Trimble County resident and sports memorabilia collector Aaron McHargue
is currently collecting photos, old sports programs and other items
to be housed in a permanent display at the Trimble County High School
as a way of paying homage to the Bedford-born basketball great.
"I'd been thinking about it for a while," said McHargue. "It
is something I want to do to show his accomplishments š that we have
a history here."
McHargue has been researching newspaper accounts of the time. He also
surfs Internet sites, such as E-bay, for purchasing sports memorabilia.
Many stories still exist in the minds of those area residents who knew
and loved Tingle. Some are among his former teammates, both from Bedford
and the University of Kentucky. They recall the many sides of this talented
basketball star, whom they say never even reached his full potential
on the hardwood, married the daughter of a Courier-Journal sports editor
and died too young in the years after his basketball career had long
up in in Bedford, Ky.
Some of Tingle's high school teammates still live in Bedford
and recall Tingle's lifelong love for basketball. James "Jimmy"

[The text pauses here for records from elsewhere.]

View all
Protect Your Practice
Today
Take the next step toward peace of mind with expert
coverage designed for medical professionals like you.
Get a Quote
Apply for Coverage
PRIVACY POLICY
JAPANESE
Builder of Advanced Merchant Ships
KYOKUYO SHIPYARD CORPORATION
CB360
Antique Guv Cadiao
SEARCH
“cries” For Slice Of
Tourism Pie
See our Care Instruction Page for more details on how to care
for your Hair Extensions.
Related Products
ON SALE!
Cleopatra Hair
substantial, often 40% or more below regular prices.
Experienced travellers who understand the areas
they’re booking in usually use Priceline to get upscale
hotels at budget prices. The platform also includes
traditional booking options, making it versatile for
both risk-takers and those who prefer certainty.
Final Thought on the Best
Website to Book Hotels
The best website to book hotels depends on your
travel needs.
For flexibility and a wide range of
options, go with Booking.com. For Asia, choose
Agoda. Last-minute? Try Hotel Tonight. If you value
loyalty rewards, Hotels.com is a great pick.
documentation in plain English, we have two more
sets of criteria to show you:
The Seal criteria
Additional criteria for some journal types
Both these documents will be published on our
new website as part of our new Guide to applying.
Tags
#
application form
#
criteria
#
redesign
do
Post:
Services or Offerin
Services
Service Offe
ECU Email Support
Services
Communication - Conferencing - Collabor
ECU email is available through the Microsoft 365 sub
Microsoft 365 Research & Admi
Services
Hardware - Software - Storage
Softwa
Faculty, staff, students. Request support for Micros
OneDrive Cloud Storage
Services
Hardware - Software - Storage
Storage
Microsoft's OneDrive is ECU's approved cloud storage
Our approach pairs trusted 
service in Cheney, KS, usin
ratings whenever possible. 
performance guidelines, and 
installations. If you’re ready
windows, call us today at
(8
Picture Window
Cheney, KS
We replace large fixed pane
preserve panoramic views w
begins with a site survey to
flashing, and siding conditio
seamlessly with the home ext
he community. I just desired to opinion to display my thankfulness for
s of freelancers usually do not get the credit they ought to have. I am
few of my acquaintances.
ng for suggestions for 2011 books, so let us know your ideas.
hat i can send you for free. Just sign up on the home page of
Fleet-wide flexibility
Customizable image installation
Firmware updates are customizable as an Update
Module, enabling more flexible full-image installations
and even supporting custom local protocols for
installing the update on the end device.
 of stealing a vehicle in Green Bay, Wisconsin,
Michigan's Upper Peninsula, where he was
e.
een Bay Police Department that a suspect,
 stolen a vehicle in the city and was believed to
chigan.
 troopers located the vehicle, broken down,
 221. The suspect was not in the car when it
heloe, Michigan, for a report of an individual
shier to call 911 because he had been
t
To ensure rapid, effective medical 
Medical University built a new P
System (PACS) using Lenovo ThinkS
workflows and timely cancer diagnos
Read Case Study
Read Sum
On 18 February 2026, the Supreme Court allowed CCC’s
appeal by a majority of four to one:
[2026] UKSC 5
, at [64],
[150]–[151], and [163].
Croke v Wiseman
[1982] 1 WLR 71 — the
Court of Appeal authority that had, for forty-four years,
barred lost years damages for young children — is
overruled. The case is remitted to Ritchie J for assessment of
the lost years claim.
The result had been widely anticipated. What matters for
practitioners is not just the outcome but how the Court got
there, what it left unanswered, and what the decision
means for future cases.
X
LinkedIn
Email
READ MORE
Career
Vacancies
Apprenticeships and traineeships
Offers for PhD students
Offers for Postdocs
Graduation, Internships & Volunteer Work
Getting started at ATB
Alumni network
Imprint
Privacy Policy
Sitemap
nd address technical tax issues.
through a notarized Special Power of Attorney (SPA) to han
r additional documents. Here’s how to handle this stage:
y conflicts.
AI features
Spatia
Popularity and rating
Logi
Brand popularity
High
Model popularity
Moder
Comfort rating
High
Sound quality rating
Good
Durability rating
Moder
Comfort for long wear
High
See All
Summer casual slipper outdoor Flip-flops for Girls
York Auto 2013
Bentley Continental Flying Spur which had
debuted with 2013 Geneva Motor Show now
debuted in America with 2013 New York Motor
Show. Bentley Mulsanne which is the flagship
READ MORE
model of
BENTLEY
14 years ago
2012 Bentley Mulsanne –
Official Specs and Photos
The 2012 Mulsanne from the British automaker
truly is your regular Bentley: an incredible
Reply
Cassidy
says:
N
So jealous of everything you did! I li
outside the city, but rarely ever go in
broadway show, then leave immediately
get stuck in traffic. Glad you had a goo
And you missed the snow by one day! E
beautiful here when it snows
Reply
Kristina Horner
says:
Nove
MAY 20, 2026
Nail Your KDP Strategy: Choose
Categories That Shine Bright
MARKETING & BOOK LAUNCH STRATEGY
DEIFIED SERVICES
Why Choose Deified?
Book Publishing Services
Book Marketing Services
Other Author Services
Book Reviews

Black, a former school teacher and Bedford mayor from 1975 to 1994,
played ball with him as a child. Black and Tingle grew up in the same
neighborhood and were close childhood friends.
"We were out there every chance we got playing ball," said
Black, who now lives behind the courthouse just a block from Tingle's
childhood home. "He had a garage, and he had a bucket above his
garage, and we used that."
The house to which Black referred was the historic Hancock House, now
owned and occupied by Joy and Richard Hawkes. It is a two-story house
located on Hwy. 421 in downtown Bedford.
Others remember coming to Tingle's house and seeing him play basketball,
regardless of the weather.
"In the winter time, he had a hoop on the door. One day I went
over there, and he was playing ball in the living room," recalled
102-year-old Hazel Jackson, who was married to Tingle's uncle, William.
Jackson to this day is still a loyal UK basketball fan and faithfully
watches them play from her room in the Bedford Nursing Home.
Many of Tingle's high school teammates were also his childhood friends.
"He was supreme above all of us young people in the neighborhood
at sports," said Howard "Buck" Callis, now the Trimble
County jailer but then a guard-forward on the Bedford team with Tingle.
"He was very easy to get along with; just an all-around nice fellow."
"He was a fine athlete," added Vernon Craig, a former Trimble
County Middle School principal and high school baseball coach who also
played with Tingle on the Bedford team. "He could play any sport
š you name it."
Many also remember the terrible accident that happened to Tingle during
his childhood. Around age 10, he fell from a maple tree and badly broke
his left arm. The injury affected the movement of his arm for the rest
of his life but not his overall basketball game. In the late 1930s and
early 1940s, the two-handed shot was still used.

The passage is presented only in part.